◆ **TASK STATEMENT**
Copy the listing below exactly. Pictures stay out of it.

◆ **RECORDS FOR THIS TASK**
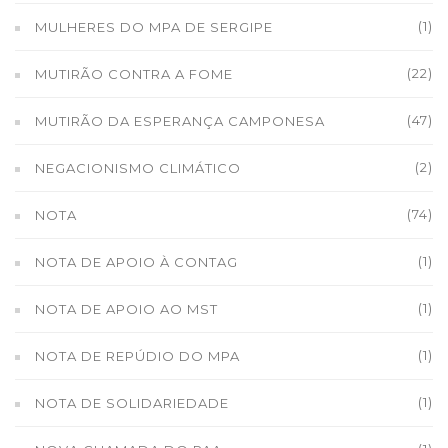
(1)
MULHERES DO MPA DE SERGIPE
(22)
MUTIRÃO CONTRA A FOME
(47)
MUTIRÃO DA ESPERANÇA CAMPONESA
(2)
NEGACIONISMO CLIMÁTICO
(74)
NOTA
(1)
NOTA DE APOIO À CONTAG
(1)
NOTA DE APOIO AO MST
(1)
NOTA DE REPÚDIO DO MPA
(1)
NOTA DE SOLIDARIEDADE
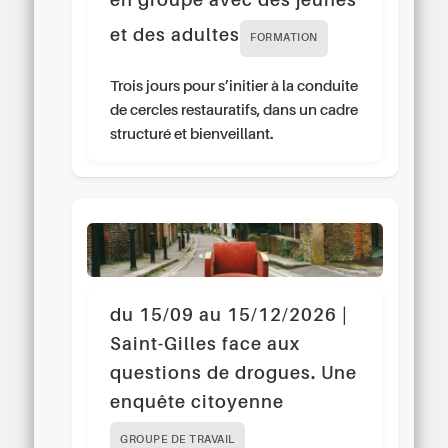
en groupe avec des jeunes
et des adultes
FORMATION
Trois jours pour s’initier à la conduite
de cercles restauratifs, dans un cadre
structuré et bienveillant.
du 15/09 au 15/12/2026 |
Saint-Gilles face aux
questions de drogues. Une
enquête citoyenne
GROUPE DE TRAVAIL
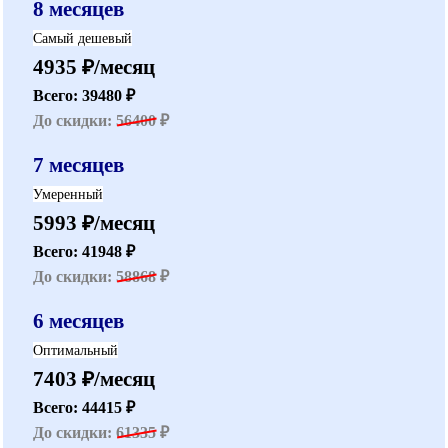
8 месяцев
Самый дешевый
4935 ₽/месяц
Всего: 39480 ₽
До скидки:
56400
₽
7 месяцев
Умеренный
5993 ₽/месяц
Всего: 41948 ₽
До скидки:
58868
₽
6 месяцев
Оптимальный
7403 ₽/месяц
Всего: 44415 ₽
До скидки:
61335
₽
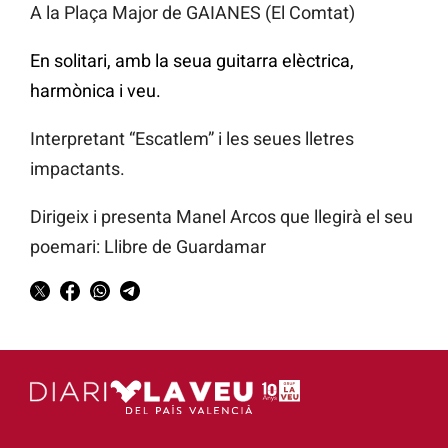
A la Plaça Major de GAIANES (El Comtat)
En solitari, amb la seua guitarra elèctrica,
harmònica i veu.
Interpretant “Escatlem” i les seues lletres
impactants.
Dirigeix i presenta Manel Arcos que llegirà el seu
poemari: Llibre de Guardamar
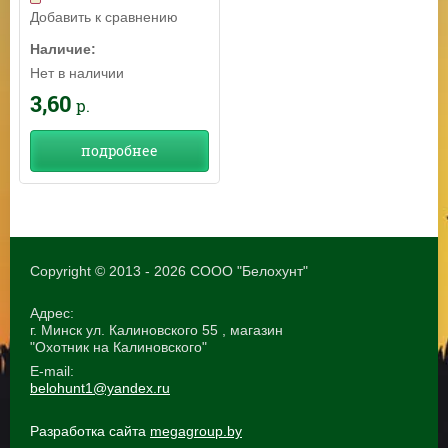
Добавить к сравнению
Наличие:
Нет в наличии
3,60
р.
подробнее
Copyright © 2013 - 2026 СООО "Белохунт"
Адрес:
г. Минск ул. Калиновского 55 , магазин
"Охотник на Калиновского"
E-mail:
belohunt1@yandex.ru
Разработка сайта
megagroup.by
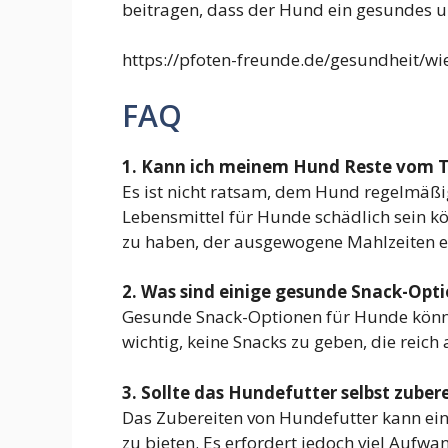
beitragen, dass der Hund ein gesundes u
https://pfoten-freunde.de/gesundheit/wie
FAQ
1. Kann ich meinem Hund Reste vom T
Es ist nicht ratsam, dem Hund regelmäßi
Lebensmittel für Hunde schädlich sein kö
zu haben, der ausgewogene Mahlzeiten e
2. Was sind einige gesunde Snack-Opt
Gesunde Snack-Optionen für Hunde können
wichtig, keine Snacks zu geben, die reich 
3. Sollte das Hundefutter selbst zuber
Das Zubereiten von Hundefutter kann eine
zu bieten. Es erfordert jedoch viel Aufwa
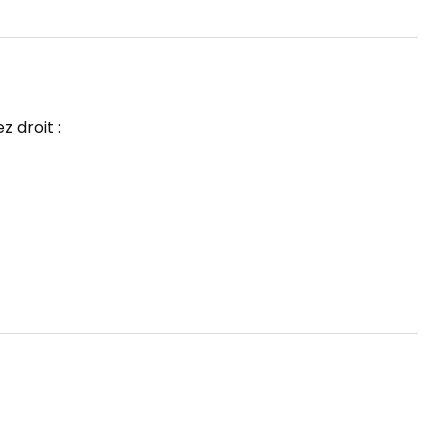
 droit :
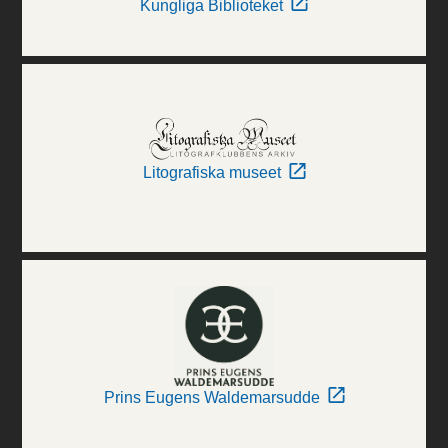
Kungliga Biblioteket
Litografiska museet
Prins Eugens Waldemarsudde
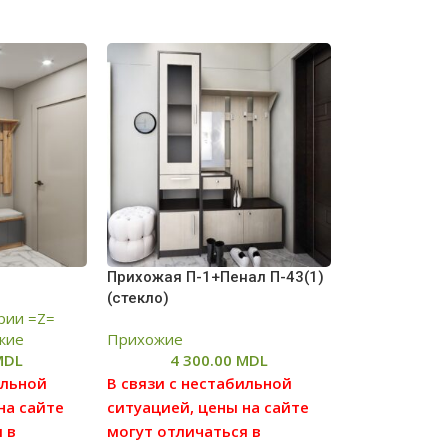
Прихожая П-1+Пенал П-43(1)
(стекло)
рии =Z=
жие
Прихожие
MDL
4 300.00
MDL
ильной
В связи с нестабильной
на сайте
ситуацией, цены на сайте
 в
могут отличаться в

◆ **WRITTEN RESPONSE**
(1)
MULHERES DO MPA DE SERGIPE
(22)
MUTIRÃO CONTRA A FOME
(47)
MUTIRÃO DA ESPERANÇA CAMPONESA
(2)
NEGACIONISMO CLIMÁTICO
(74)
NOTA
(1)
NOTA DE APOIO À CONTAG
(1)
NOTA DE APOIO AO MST
(1)
NOTA DE REPÚDIO DO MPA
(1)
NOTA DE SOLIDARIEDADE
en groupe avec des jeunes
et des adultes
FORMATION
Trois jours pour s’initier à la conduite
de cercles restauratifs, dans un cadre
structuré et bienveillant.
du 15/09 au 15/12/2026 |
Saint-Gilles face aux
questions de drogues. Une
enquête citoyenne
GROUPE DE TRAVAIL
8 месяцев
Самый дешевый
4935 ₽/месяц
Всего: 39480 ₽
До скидки:
56400
₽
7 месяцев
Умеренный
5993 ₽/месяц
Всего: 41948 ₽
До скидки:
58868
₽
6 месяцев
Оптимальный
7403 ₽/месяц
Всего: 44415 ₽
До скидки:
61335
₽
A la Plaça Major de GAIANES (El Comtat)
En solitari, amb la seua guitarra elèctrica,
harmònica i veu.
Interpretant “Escatlem” i les seues lletres
impactants.
Dirigeix i presenta Manel Arcos que llegirà el seu
poemari: Llibre de Guardamar
Добавить к сравнению
Наличие:
Нет в наличии
3,60
р.
подробнее
Copyright © 2013 - 2026 СООО "Белохунт"
Адрес:
г. Минск ул. Калиновского 55 , магазин
"Охотник на Калиновского"
E-mail:
belohunt1@yandex.ru
Разработка сайта
megagroup.by
beitragen, dass der Hund ein gesundes u
https://pfoten-freunde.de/gesundheit/wie
FAQ
1. Kann ich meinem Hund Reste vom T
Es ist nicht ratsam, dem Hund regelmäßi
Lebensmittel für Hunde schädlich sein kö
zu haben, der ausgewogene Mahlzeiten e
2. Was sind einige gesunde Snack-Opt
Gesunde Snack-Optionen für Hunde können
wichtig, keine Snacks zu geben, die reich 
3. Sollte das Hundefutter selbst zuber
Das Zubereiten von Hundefutter kann eine
zu bieten. Es erfordert jedoch viel Aufwa
 droit :
Kungliga Biblioteket
Litografiska museet
Prins Eugens Waldemarsudde
Прихожая П-1+Пенал П-43(1)
(стекло)
рии =Z=
жие
Прихожие
MDL
4 300.00
MDL
ильной
В связи с нестабильной
на сайте
ситуацией, цены на сайте
 в
могут отличаться в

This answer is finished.